E, quanto a isso, Jorge lamenta. “Sinto muito que a festa venha se transformando e privilegiando outros estilos musicais. Quando a gente padroniza o evento, ele fica igual a qualquer outro, deixa de ser exclusivo, original e corre o risco de perder a essência. Mas eu acredito que temos condições de fazer uma festa que preserve a tradição e seja atrativa a todos os públicos”. As possibilidades de uma “festa de e para todos” são muitas, afinal, nas últimas décadas, o São João de Caruaru, nomeado pelos caruaruenses como “O maior do mundo”, se tornou a maior vitrine da cidade para o resto do Brasil devido a sua força cultural.

Palco pequeno, cachê também

Além disso, é um momento muito significativo economicamente para vários segmentos que ultrapassam as fronteiras do município. De acordo com a Fundação de Cultura, em 2023 houve um recorde de inscrições dos artistas locais, englobando bandas de pífanos, trios pé de serra, bacamarteiros, quadrilhas juninas e artistas individuais. “Ano passado houve um aumento de 30% no cachê dos artistas locais, esse ano mais 10%. Nossa programação é feita com o movimento de cada palco. Temos 25 pólos e cada um traz uma marca, tem o Pólo Camarão, que leva o nome do maestro e tem uma diversidade enorme, o Pólo Juarez Santiago, dos trios pés de serra, o Pólo do Repente, o Alto do Moura com o forró tradicional e muito mais”, explica Hérlon Cavalcanti, vice-presidente da Fundação.
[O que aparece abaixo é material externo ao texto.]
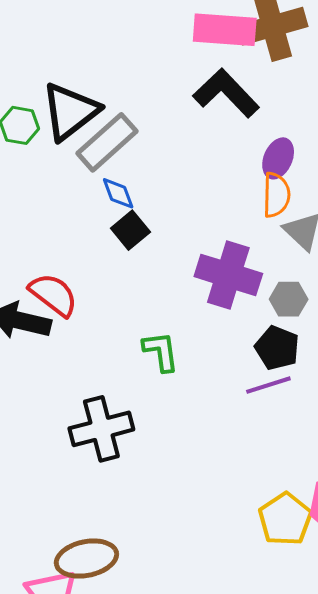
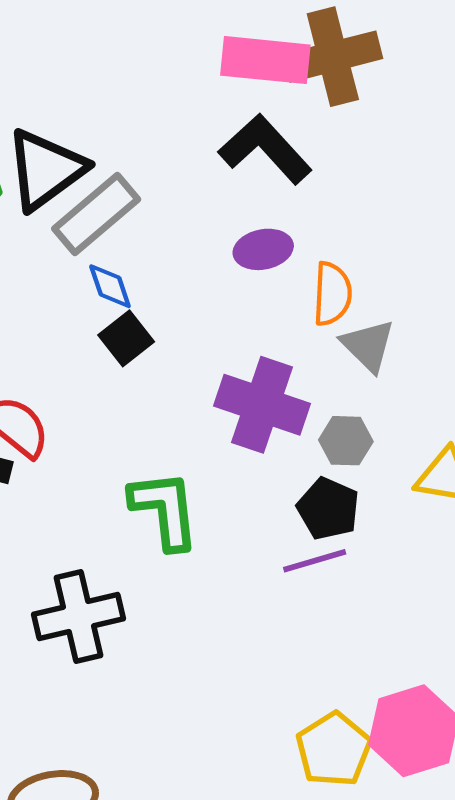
purple ellipse: (278, 158) -> (263, 249), moved, turned 54
green L-shape: (161, 351) -> (165, 510), size x1.4

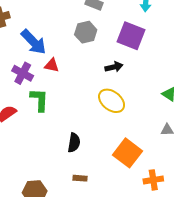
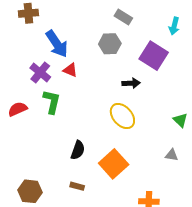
orange square: (127, 153) -> (114, 164), moved

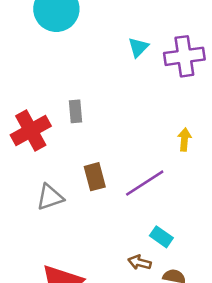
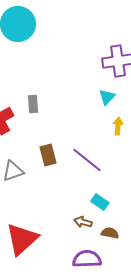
cyan triangle: (138, 47) -> (107, 97), moved
purple line: (145, 183) -> (87, 160), turned 72

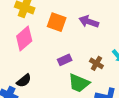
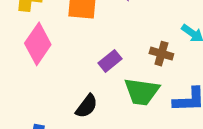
black semicircle: (24, 81) -> (87, 106), moved

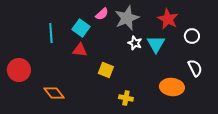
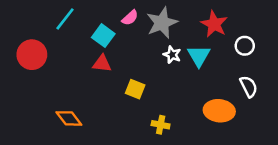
cyan line: (51, 33) -> (65, 19), moved, turned 42
red circle: (19, 70) -> (32, 55), moved

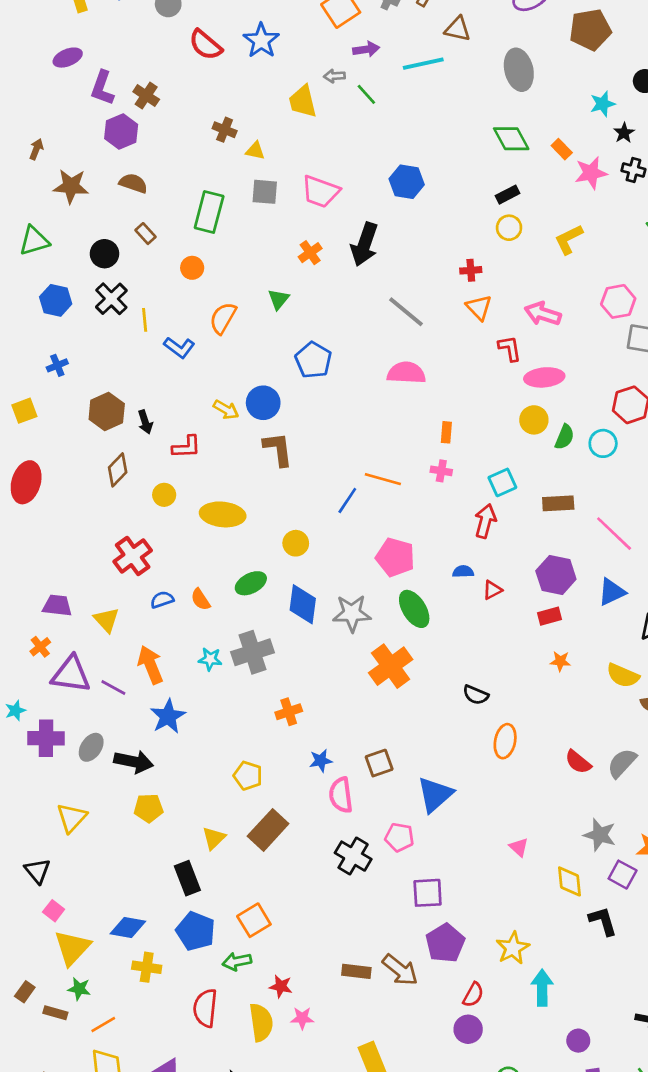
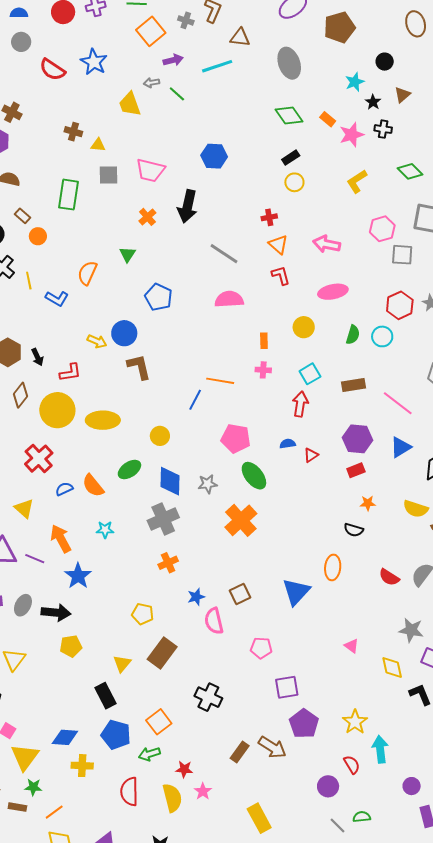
yellow L-shape: (569, 239) -> (357, 181), moved
orange circle: (192, 268) -> (38, 236), moved
red L-shape: (510, 348) -> (281, 275), moved
yellow circle: (534, 420) -> (304, 327), moved
yellow circle: (164, 495) -> (57, 410), size x2.0
orange semicircle: (201, 599) -> (93, 486), size x1.4
gray star: (352, 613) -> (208, 484), size x0.7
gray cross: (253, 652) -> (163, 519), moved
black semicircle: (476, 695) -> (354, 530), moved
blue triangle: (435, 795) -> (296, 592), moved
black cross: (353, 856) -> (208, 697), moved
brown rectangle: (356, 971) -> (240, 752), turned -55
red semicircle: (473, 995) -> (352, 765), moved, turned -54
pink star: (302, 1018) -> (203, 791), turned -30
Apesar dessa diversidade, os inúmeros músicos/forrozeiros da região insistem na necessidade de preservar o gênero, sobretudo o “tradicional”, pé de serra. Afinal, quando o ritmo não tem espaço no mais central e maior dos palcos, não só a visibilidade dos cantores, mas os seus cachês são afetados. “São 60 dias de festa e me dão um show no dia 30 de abril e outro dia 24 de junho. Passei seis anos sem vir cantar por conta dos valores, da desvalorização. Aqui, eles pagam o que querem e não o que merecemos. Nada contra, mas o que é que Daniel tem a ver com o São João de Caruaru? Aí esses músicos recebem o dinheiro na hora e a gente só em setembro ou outubro”, afirma Joana Angélica, forrozeira caruaruense, referindo-se ao cantor sertanejo Daniel, atração principal da noite mais importante da festa, a de 23 de junho.
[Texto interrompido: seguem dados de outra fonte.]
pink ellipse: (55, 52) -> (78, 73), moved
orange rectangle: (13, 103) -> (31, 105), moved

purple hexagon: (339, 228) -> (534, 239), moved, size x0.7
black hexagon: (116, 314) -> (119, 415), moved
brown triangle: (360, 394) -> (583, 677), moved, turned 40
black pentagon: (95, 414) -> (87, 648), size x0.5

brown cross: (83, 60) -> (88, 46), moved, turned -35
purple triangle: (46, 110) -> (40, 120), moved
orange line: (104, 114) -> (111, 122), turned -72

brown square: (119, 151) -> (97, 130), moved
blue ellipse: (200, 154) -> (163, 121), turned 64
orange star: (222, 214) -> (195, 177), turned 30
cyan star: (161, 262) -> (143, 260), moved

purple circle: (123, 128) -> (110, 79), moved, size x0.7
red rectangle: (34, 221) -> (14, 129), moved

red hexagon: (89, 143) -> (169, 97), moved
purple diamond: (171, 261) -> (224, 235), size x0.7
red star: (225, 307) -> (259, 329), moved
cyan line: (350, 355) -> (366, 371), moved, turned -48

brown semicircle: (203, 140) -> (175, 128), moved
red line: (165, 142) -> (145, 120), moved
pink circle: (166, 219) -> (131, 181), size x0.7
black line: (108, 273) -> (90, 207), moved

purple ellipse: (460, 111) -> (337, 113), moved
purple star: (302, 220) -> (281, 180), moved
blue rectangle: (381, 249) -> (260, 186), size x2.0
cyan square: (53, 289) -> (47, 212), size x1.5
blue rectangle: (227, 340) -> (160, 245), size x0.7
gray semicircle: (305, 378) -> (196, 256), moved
O cantor citado por Joana, se apresenta dia 23 de junho, véspera do São João, no Pátio de Eventos. Outra atração do mesmo gênero também sobe no palco neste mesmo dia, a dupla Israel e Rodolfo. Na noite de 25 de junho, das quatro apresentações, três serão de artistas sertanejos: Eduardo Costa, Ana Castela e Leonardo. “Não me chamam mais não para cantar no palco principal. Em 2017, quando fui homenageada, foi o último ano que cantei lá”, lamenta Angélica, que teve seu nome artístico “batizado” por Luiz Gonzaga. No registro, ela se chama Risoleide Maria da Silva, mas só lá. “Eu sou Joana há mais de 50, dos meus 74 anos”, afirma a caruaruense, popularmente nomeada como a rainha do forró. Também foi a primeira mulher homenageada no São João de Caruaru, recebeu o título de patrimônio vivo e integrou, durante 30 anos, a banda do Maestro Camarão.

“Esse ano tive que praticamente implorar para fazer mais de um show no São João, inclusive no Pólo Camarão deram uma hora para eu me apresentar. Quando morava fora, até me visitar em casa eles iam, hoje eu não existo. Tenho 16 discos gravados, as rádios de caruaru não tocam uma música minha. É muito frustrante, me sinto desprezada. Amo caruaru, meu bairro, minha casa, mas isso tudo me dá vontade de ir embora de novo.” Joana continua sua fala com um questionamento que parece ter a força e ecoar as vozes de tantos outros forrozeiros: “Como é que ‘A Capital do Forró’ só tem forró uma vez por ano? E o forró no ‘Pátio do forró’? Cadê?”